Nel decennio degli anni '90, l'accesso alle piste da sci era un'esperienza diversa rispetto a quella odierna, e il porta skipass ne era un elemento distintivo. Questi accessori, spesso semplici ma funzionali, accompagnavano gli sciatori innumerevoli volte sulle montagne.

Evoluzione del Porta Skipass

Un esempio di porta skipass dell'epoca era realizzato in ABS, di colore bianco, con dimensioni di 90 x 46 x 10 mm. Questo modello era dotato di una clip per un facile aggancio all'abbigliamento.

La gestione delle quantità e dei prezzi per questo tipo di prodotto prevedeva una scala basata sul volume d'acquisto:

Quantità Prezzo unitario
150 1.18 €
300 1.07 €
600 0.98 €
1500 0.89 €
3000 0.81 €
6000 0.76 €
(Maggiore quantità) 0.71 €

Era possibile acquistare l'articolo anche in quantità minori, con un piccolo supplemento. L'offerta includeva una bozza grafica gratuita dopo l'ordine e la possibilità di richiedere modifiche, con stampa autorizzata solo dopo conferma. In caso di insoddisfazione per la bozza grafica, era previsto il rimborso completo dell'ordine.

Schema di un porta skipass in ABS bianco con clip, rappresentazione delle dimensioni e delle opzioni di quantità e prezzo.

Ricordi e Aneddoti legati agli Skipass

L'esperienza di possedere uno skipass negli anni '90 era spesso legata a ricordi personali e a modalità di controllo ormai superate. Un appassionato ricorda la sua prima iscrizione a uno sci club a 12 anni e la conservazione dei giornalieri dell'Amiata a 15 anni. In particolare, viene descritto il ferretto ripiegato a metà cordino, utilizzato dagli addetti per impedire il passaggio degli skipass da una persona all'altra, rendendoli inutilizzabili senza forbici.

Il controllo degli skipass avveniva a vista: l'addetto chiedeva di mostrare il giornaliero, che doveva essere esibito per accedere alle piste.

Un altro ricordo riguarda le tariffe di Cervinia per la stagione 1988/89, dove il costo per andare e tornare da Cervinia (Breuil) per/da Furggen era di 27.000 lire.

Viene menzionata anche la tecnologia utilizzata per la lettura degli skipass nelle Dolomiti: un lettore nero con una lunga fessura orizzontale e due luci, dove era necessario far scorrere il codice a barre.

Alcuni collezionisti conservavano skipass di tutte le Alpi e degli Appennini, datati dal 1975 almeno fino al 1990, testimoniando la passione per la raccolta di questi cimeli.

La costruzione degli sci

Abbigliamento e Attrezzatura da Sci dell'Epoca

Oltre ai porta skipass, il mercato offriva una vasta gamma di abbigliamento e attrezzatura da sci.

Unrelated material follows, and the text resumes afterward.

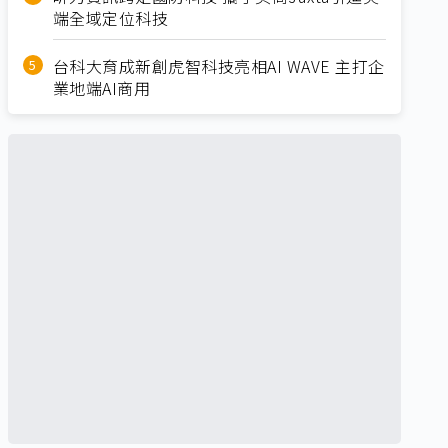
端全域定位科技
台科大育成新創虎智科技亮相AI WAVE 主打企
業地端AI商用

Tra gli articoli menzionati, si trovano:

  • Due Skipass Giornalieri per Pila (4 €)
  • Giacca a vento da sci Coal Heavenly 3L taglia M (90 €)
  • Giacca a vento Vuarnet taglia L (38 €)
  • Windstopper Hey-PREZZO RIBASSATO (35 €)
  • Completo Sci CMP ragazza / donna (150 €)
  • Giacca sci Dainese ESSENTIAL SLOPE+ paraschiena (199 €)
  • Tuta Sci Gara Kappa Taglia 10 anni (50 €)
  • Giacca sci ragazza (40 €)
  • Giacca sci Campagnolo bimba tg 140 (40 €)
  • Giubbotto da scii / Giacca sci Rossignol 14 anni (65 €)
  • Giacca Sci bambino (50 €)
  • Tuta sci da gara Energia Pura rainbow XL (149 €)
  • Giacca da sci bambini Burton taglia S cm 128-134 (15 €)
  • Tuta da sci CMP ragazza misura 152cm (115 €)
  • Giacca Colmar uomo da sci (100 €)
  • Brugi - giacca ski - verde - taglia S (15 €)
  • Giacca sci 10-12 anni
  • Tuta da sci Wedze - tg 8 Anni (18 €)
  • Completo tuta sci West Scout mis. S
  • Giacca da sci uomo Vuarnet (35 €)
  • Giacca sci donna Hyra tg.
Collage di immagini di abbigliamento da sci degli anni '90: giacche a vento colorate, tute intere, pantaloni da sci.